The pandemic put a pause on in-person group fitness classes and fitness centers, driving consumers to reflect on their own relationship to wellness. For others, this granted them an occasion to take a step away from their routines entirely. Now, in a post-pandemic world, consumers and brands alike are approaching wellness with a renewed sense of purpose and direction.
The start of a new calendar year is seen as a fresh start by consumers who often use the occasion to set new resolutions for themselves. A mid-year check-in provides an opportunity to see what has worked for brands and what direction wellness will go in the future. The Mintel Trend Total Wellbeing* explores how wellness has become a holistic pursuit, with consumers seeking out solutions that meet their evolving health needs. As the year progresses, this Consumer Trend provides a roadmap for both brands and consumers to use as a guide in creating lasting and impactful habits that make resolutions less daunting to revisit throughout the year, leaving consumers feeling inspired even as the novelty of a New Year’s resolution fades.
Stretch, Don’t Strain
Despite a lingering hustle culture inspiring consumers to push themselves to their limits, there is a growing understanding of the importance of rest and recovery. In this sense, there is room for self-care within the fitness industry as a contrast to high-intensity workouts that could be intimidating to consumers who are just starting out on their wellness journeys or those who may be losing motivation as the year progresses.
For brands, it is increasingly necessary to strike a balance between messaging that focuses on both effort and rest to provide support for those who are looking to challenge themselves without completely overwhelming themselves. This approach is already expanding to new industries, showing how even brands that are not directly within or adjacent to the wellness space can tap into consumers’ wellness goals and routines.
Westin Hotels & Resorts, for example, added high-tech recovery and total body strength training equipment to its gear-lending program, WestinWorkout. According to Mintel’s Wellness Travel* report, 71% consumers who have taken or would be interested in taking a wellness vacation would be interested in adding wellness activities to a non-wellness vacation. The program’s expanded focus on helping travelers recharge taps into this desire to feel relaxed and energized after a vacation and could be an approach that fitness brands could take to highlight how post-workout recovery can evoke similar feelings in one’s everyday life.

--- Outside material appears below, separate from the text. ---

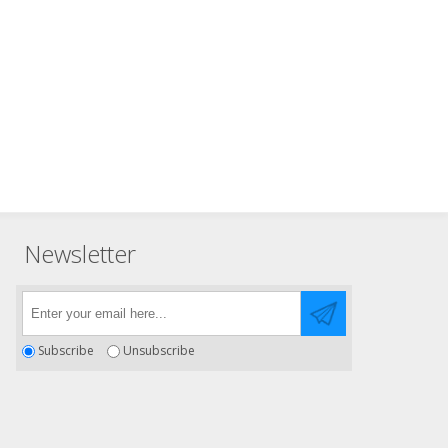
Newsletter
Subscribe
Unsubscribe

The intersection of Mintel’s Psychological* and Fitness* Trend Pillars points to the emotional benefits that consumers want to achieve when engaging in physical activity. As Westin’s initiative points out, there is room for brands to play a role in this pursuit. By offering activities or services that promote recovery, consumers can feel motivated and supported even on days when their primary focus is not necessarily on exerting themselves.
It’s a Mental Game
The stress of the pandemic boosted an increased awareness of the importance of mental and emotional health, as well as the impact of stress on one’s physical health. With this, consumers are looking for ways to nurture their inner self through activities such as meditation, yoga, journaling and personalized self-care rituals. As these practices become more mainstream, consumers will look to achieve more balanced lifestyles, but will want guidance on where to shift their focus.

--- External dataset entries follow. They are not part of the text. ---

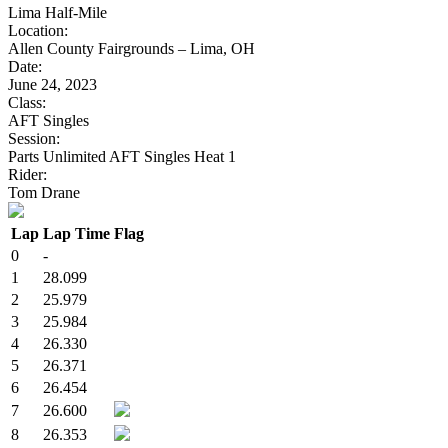
Lima Half-Mile
Location:
Allen County Fairgrounds – Lima, OH
Date:
June 24, 2023
Class:
AFT Singles
Session:
Parts Unlimited AFT Singles Heat 1
Rider:
Tom Drane
Lap
Lap Time
Flag
0
-
1
28.099
2
25.979
3
25.984
4
26.330
5
26.371
6
26.454
7
26.600
8
26.353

In Canada, Othership has gained a following as an app and in-person wellness studio that specializes in guided breathwork as well as hot and cold therapies. Othership’s flagship location in Toronto encourages members to take a social approach to self-improvement through group sauna sessions, meditation circles and breathwork classes. For consumers, this approach can feel more effective than targeting stress on their own, giving them greater reassurance that others are also taking charge of their mental health. Pairing these practices with Othership’s thermal therapies can be a way for members to find holistic relief as a way to target inflammation, improve circulation and address other health concerns that may go overlooked by traditional medicine. While saunas or ice baths may be a shock to the system, they give people reassurance that they are improving their health from within, while requiring minimal effort. In this regard, combining both physical and psychological benefits can be a way to achieve a sense of total wellbeing.
With plans to expand its studio experience to the US, Othership aims to bring its social wellness approach to a broader audience, offering consumers a chance to find support and community through practices like meditation and mindfulness which can be isolating when practiced independently.
What we think
The definition of wellness is constantly evolving to meet consumers’ changing priorities. A growing focus on recovery and inner peace is a way for consumers to build resilience in preparation for future stressors and global uncertainty at large. It is necessary for brands to understand the emotional motivations behind emerging wellness practices as they can be an indicator of how consumers may shift their purchasing habits in the future. In the years to come, this growing focus on stability will inspire consumers to align themselves with brands that empower them to feel more secure in their physical abilities and mental strength.
Brands can act on a growing consumer desire for both physical recovery and emotional stability by creating products and services that address both the body and mind rather than treating them as separate entities. Consumers are increasingly approaching their health and wellbeing from a holistic perspective, and brands should follow suit to support consumers as they set and meet their wellness goals.